I had cultivated an interest in photography in college. I wasn’t anything exceptional, but I was getting better with each passing day and spent considerable time on it. Until my beloved camera with its lenses was stolen.
A year later, I did buy another camera and one lens, but it hasn’t been the same – I still haven’t had the chance or drive to spend time on photography again.
At work, as fate would have it, my closest co-worker happens to be a now-part-time photographer. He offered to have me work with him so I could pick it up, but this was another instance where I had to let go of this opportunity with a heavy heart because of the nature of his work – he did fashion and beauty photography. I couldn’t get myself to be present at one of his photoshoots nearby. His portfolio was supposed to be impressive. He worked along with make-up artists for magazines, big fashion houses a couple of times, and even married a make-up artist who he still works with, and to me, as much as I would have learned and grown as a photographer from this opportunity, I couldn’t have been happy with it because it was against my conscience. Reason? It was not just because most of his models were practically naked and thus going against my sense of moral code – but more because the entire industry of fashion photography seemed fake to the core.
He spent about three hours on a single picture of a scantily clad or covered naked woman trying to make her look perfect. In reality, there was no single person with a skin, shape, body and physical appearance as perfect as the images he would create out of a real picture. But that is how things work. Why? Because that is how people want to see themselves, and that is how people want to see others – perfection, all of it. It is a reflection on the kind of society we live in. I was once complaining to my sister about projection of fake success, happiness and beauty in the media, and she said that most people live with, and live around a boring, unhappy imperfection, so they crave to see perfection, happiness for respite. It was a getaway.

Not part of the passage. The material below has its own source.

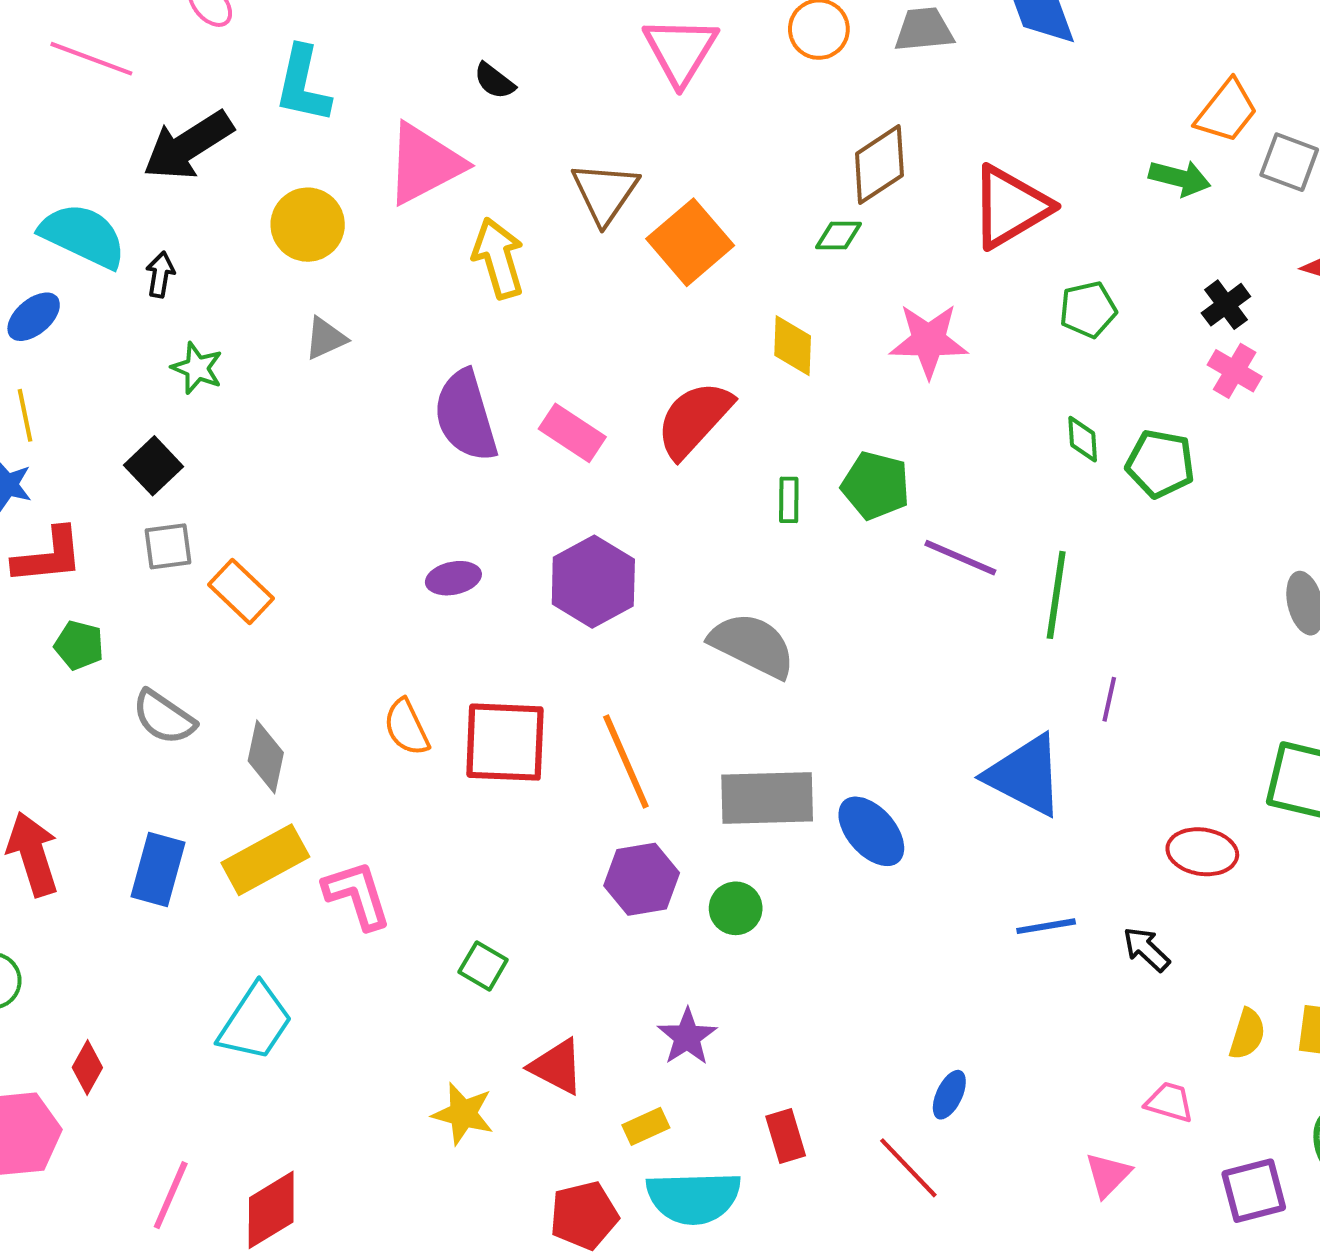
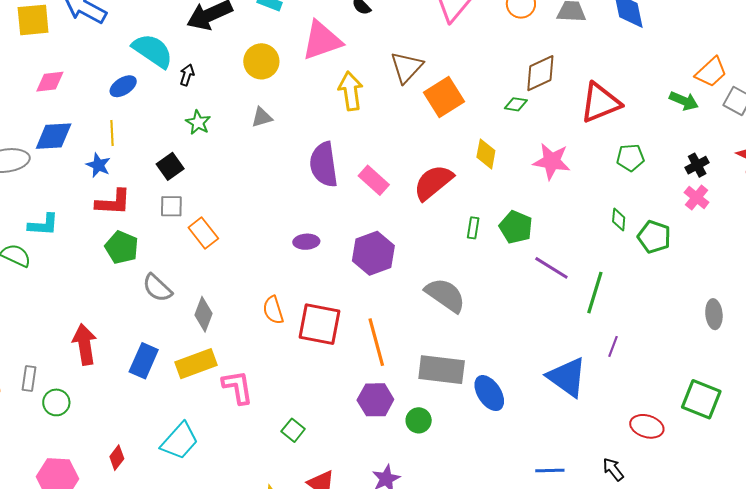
green pentagon: (79, 645) -> (122, 247), size x1.4
blue line: (1046, 926) -> (550, 470), moved
red diamond: (87, 1067) -> (117, 458), moved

I have a problem with falseness. Fake smiles, fake kindness, fake friendliness, fake complements, fake beauty. Fake love. If you like something, say it and act upon it, and if you dislike something, be civil about it. Try to ignore it.
Boona Mohammad once received flak from many Muslim women when he said something to the effect of, you use so much makeup to cover blemishes on your face and skin…if only there was some kind of makeup to cover blemishes in your character.
Given how pervasive fake beauty is everywhere around us, or taking a step backwards, given how beauty has been defined thanks to the cosmetic industry, it is painful to see how so many suffer from low self-esteem about their appearance when they find themselves less, in comparison to the images they see. Girls and guys exposed to such kind of photography have involuntarily ingrained false notions of what beauty is, and it has an effect on their own self-esteem – on girls more than guys, and on what they’re attracted to, in the opposite gender, damaging or ruining the way they go about the process of finding their significant other, or worse, damaging or ruining a marriage itself.